/ |

Hara full of memories as Japan takes on U.S.

by

LOS ANGELES — Having arrived at the semifinals for the World Baseball Classic, Japan manager Tatsunori Hara felt right at home. The U.S., meanwhile, was just looking for a home-field advantage.

The WBC reaches its final destination on Saturday as the four semifinalists descend on Dodger Stadium in Los Angeles, the final venue for the 2009 tournament.

Hara, 50, was in a nostalgic mood before Japan took the field for practice on Friday.

“It’s my experience that Dodger Stadium is one of the great stadiums of the major leagues,” said Hara. “When I was in college (at Tokai University) I played here in the USA College All-Star Series. I remember there were a lot of fans here at that time.”

The familiar feeling won’t stop there for Hara, who will match wits with U.S. skipper Davey Johnson, who is a former Yomiuri Giants player, as is Hara himself, but did not play with the Japanese manager.

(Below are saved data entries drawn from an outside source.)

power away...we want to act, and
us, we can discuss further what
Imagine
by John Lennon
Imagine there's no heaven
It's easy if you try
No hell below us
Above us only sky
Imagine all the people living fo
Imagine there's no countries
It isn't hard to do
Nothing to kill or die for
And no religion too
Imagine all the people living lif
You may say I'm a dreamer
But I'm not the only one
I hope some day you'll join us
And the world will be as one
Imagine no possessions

“I don’t really know U.S. manager Davey Johnson well myself, but I understand he was wearing the Kyojin uniform in Japan,” Hara said. “So in that sense he is an ‘old boy’ of the Kyojin. I feel familiar with him.”

Johnson joined the Giants in 1975 as the team’s first foreigner in over a decade, replacing Giants legend Shigeo Nagashima at third base. He spent two seasons with the team.

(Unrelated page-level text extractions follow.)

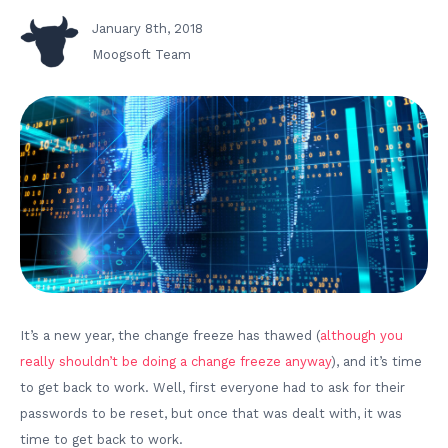
January 8th, 2018
Moogsoft Team
It’s a new year, the change freeze has thawed (
although you
really shouldn’t be doing a change freeze anyway
), and it’s time
to get back to work. Well, first everyone had to ask for their
passwords to be reset, but once that was dealt with, it was
time to get back to work.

“I really had a good time playing for the Giants,” Johnson said. “Many tomodachi, many friends. It was a great experience. I had a great teammate in Oh-san and a great manager in Nagashima-san.”

U.S. bench coach Reggie Smith also played for the Giants, playing alongside Hara with the Kyojin from 1983-84.

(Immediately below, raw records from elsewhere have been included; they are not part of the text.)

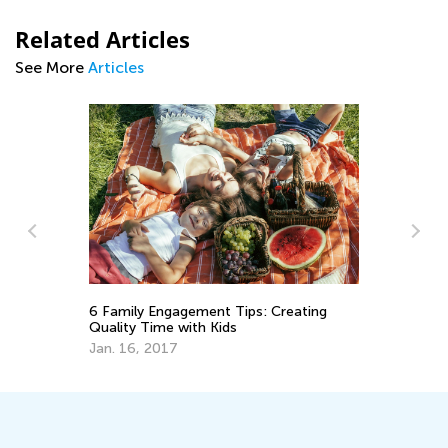
Related Articles
See More
Articles
Wi
6 Family Engagement Tips: Creating
an
Quality Time with Kids
Ja
Jan. 16, 2017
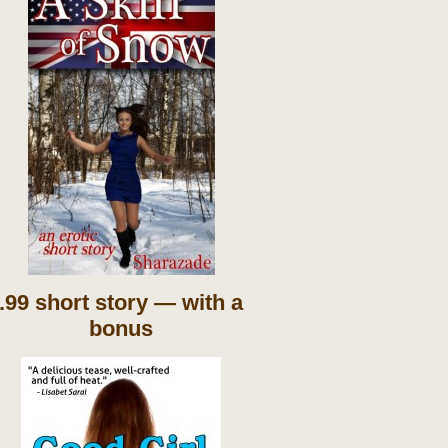
.99 short story — with a
bonus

“Reggie Smith is also a coach on the U.S. team, so those are two people we have to play against that I respect,” Hara said. “So I would like to be able to compete against them and Japan to be proud of us.”

Johnson and Smith will be focused on other things come game time and are hoping to see a number of U.S. fans in the stands.

While the WBC has been a lightning rod of attention in Japan and other countries, the tournament still elicits a lukewarm reception among some in America. The team is hoping its success this year will generate more interest among fans.

“I’m sure we’ll have a big crowd on Sunday, but I think the American people are a little slow to get it,” Johnson said. “But I think the victory we had over Puerto Rico went a long way in creating fan interest,” he said referring to the Americans’ walk-off win on Tuesday which put them in the semifinal round.

The Puerto Ricans had a lot of fan support during that contest in Miami and the fans of other nations have come out in large numbers to support their teams. The U.S. is hoping for the same in Los Angeles.

“We knew going into Canada that it was going to be a visiting atmosphere and we were right about that,” third baseman David Wright said. “Miami, we didn’t know what to expect. We knew that there was a large Puerto Rican and Venezuelan contingency. In the end our fans came out.

“But moving forward, we expect to have more fan support this round,” he said. “Because I think just the general baseball fan is seeing the kind of intensity and focus and desire we have to win and hopefully it catches on.”